In my review of materials from the 1970 Revival and from reports I recall receiving from others at the time, there were many testimonies about giving up cheating, lying, gossip, drinking alcohol, smoking, sexual petting, premarital sex or persons having an “insufficient prayer life.” It is almost exclusively about individual sins or a shortcoming of one’s self. Where are the witnesses who say, “We must now speak out against racism, war, poverty or violence?”
I do not agree with all of Gilbert’s perspectives, including some in this letter. That would make him happy… and he would, no doubt, want to have a conversation about where we differ and what we might together learn. Even so, I very much believe his call to an intelligent faith that combines personal and social transformation, informed by careful biblical and theological work was right then, and continues to be right today.
I can already hear some saying, but you must begin with the individual, then “changed persons will change society.” My response: Where is your evidence? It has now been fifty years. If you disagree, please point me to how this “revival” made the kind of difference in our society that came from the revivals of the Second Great Awakening. The Cane Ridge Revival began forty-six miles from Wilmore and one-hundred-and-sixty-nine years earlier.
Other “Awakenings” or revivals involved more than an adjustment of personal pieties or individual behaviors and beliefs. For early Evangelicals like John Wesley or John Calvin, institutional changes accompanied personal change. For the Anabaptists, a new personal faith meant a commitment to pacifism and the persecution that ensued. There is the conversion of John Newton who wrote the lyric we now sing as “Amazing Grace.” Newton’s conversion led him to become an abolitionist, after serving as the captian of slave ships. More recently one thinks of the bombing of Coventry Cathedral in England and the ensuing spiritual awakening resulting in international work at peacemaking (See: Fire in Coventry, Varney, Stephen: Hoder and Stoughton Ltd., 1974). Dozens of other examples could be cited; the sadness is that even today Asbury College and Seminary have fallen into the narrow valleys of a tamed evangelism and pursue cultural stances that are more informed by reactionary political elites and shaped by categories of individualism.
Professor Gilbert James and Eugene Carson Blake, General Secretary of the World Council of Churches, Taize Community, circa 1971. Used Courtesy of the Archives and Special Collections, Asbury Theological Seminary.
Gilbert James was way ahead of me in 1970, and I suspect even now. When traveling with him for a seminary class in Chicago, New York, Detroit or Minneapolis, it was always amazing how he nudged us forward to see the broader ecology and the challenges of ministry in urban settings. It was even more astonishing meeting the people he brought to those seminars. Today I think of Letty Russell, Bill Stringfellow, Bill Pannell, George Riddick, Richard Leuke, Stan Hallett and George Weber, to name only a few.

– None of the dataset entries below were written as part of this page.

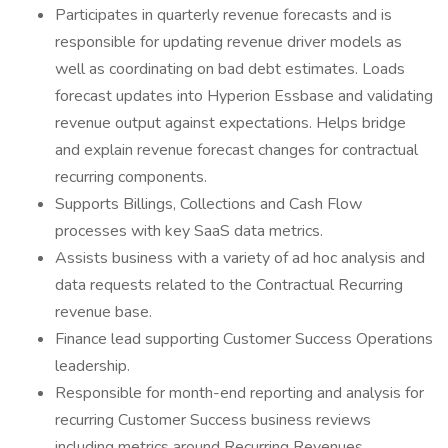
Participates in quarterly revenue forecasts and is
responsible for updating revenue driver models as
well as coordinating on bad debt estimates. Loads
forecast updates into Hyperion Essbase and validating
revenue output against expectations. Helps bridge
and explain revenue forecast changes for contractual
recurring components.
Supports Billings, Collections and Cash Flow
processes with key SaaS data metrics.
Assists business with a variety of ad hoc analysis and
data requests related to the Contractual Recurring
revenue base.
Finance lead supporting Customer Success Operations
leadership.
Responsible for month-end reporting and analysis for
recurring Customer Success business reviews
including metrics around Recurring Revenues,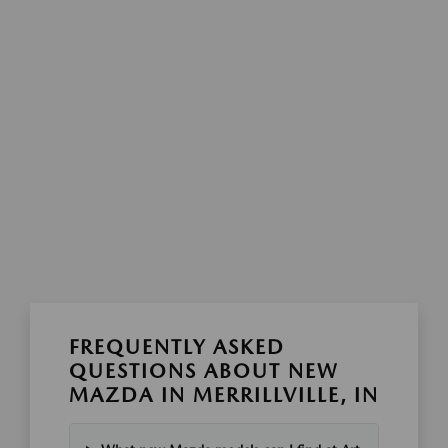
FREQUENTLY ASKED
QUESTIONS ABOUT NEW
MAZDA IN MERRILLVILLE, IN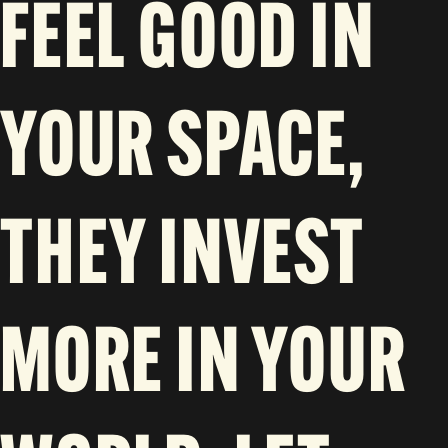
FEEL GOOD IN
YOUR SPACE,
THEY INVEST
MORE IN YOUR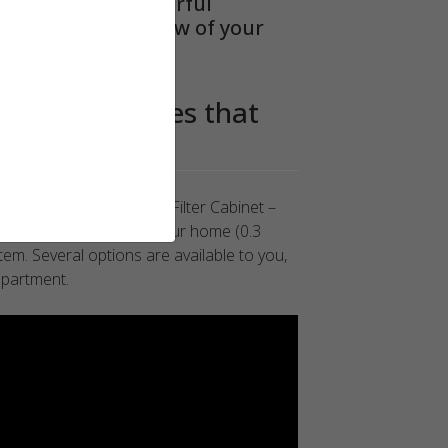
. It provides powerful
stricting the airflow of your
of the particles that
your health
ection® HCC16 Merv16 Filter Cabinet –
rotects the occupants of your home (0.3
tem. Several options are available to you,
epartment.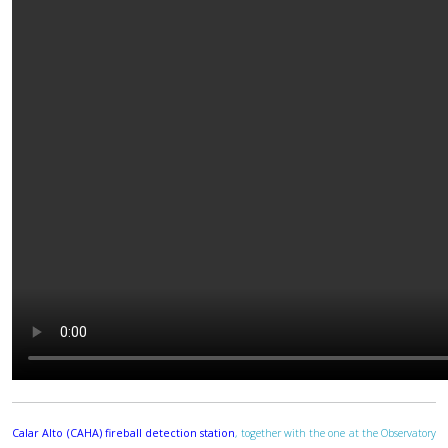
Calar Alto (CAHA) fireball detection station
, together with the one at the Observatory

A 1974 article by Gilbert entitled “The Use and Abuse of Power: A Study of the Principalities and Powers” demonstrates his understandings of the challenges Christians face in urban ecologies. He understood the need to seek transformation that is more than individual renewal (http://place.asburyseminary.edu/firstfruitspapers/15/).
My last visit with Gilbert was, I believe, in the fall of 1978. Having finished my doctoral work, I was asked to cover his seminary classes for a semester. My brilliant teacher was decending into early onset dementia. He would die in 1982 at the age of 66. I traveled to the seminary from my home at the time in Evansville, Indiana.
As I walked down a hallway in the seminary’s administration building, there was Gilbert heading toward the mail room. As he approached, we both began to weep. Then he gave me a hug and said, “I should know but I can’t place who you are.”
Ah, Gilbert, my friend, my beloved teacher, what is truly sad is that too few today remember who YOU are!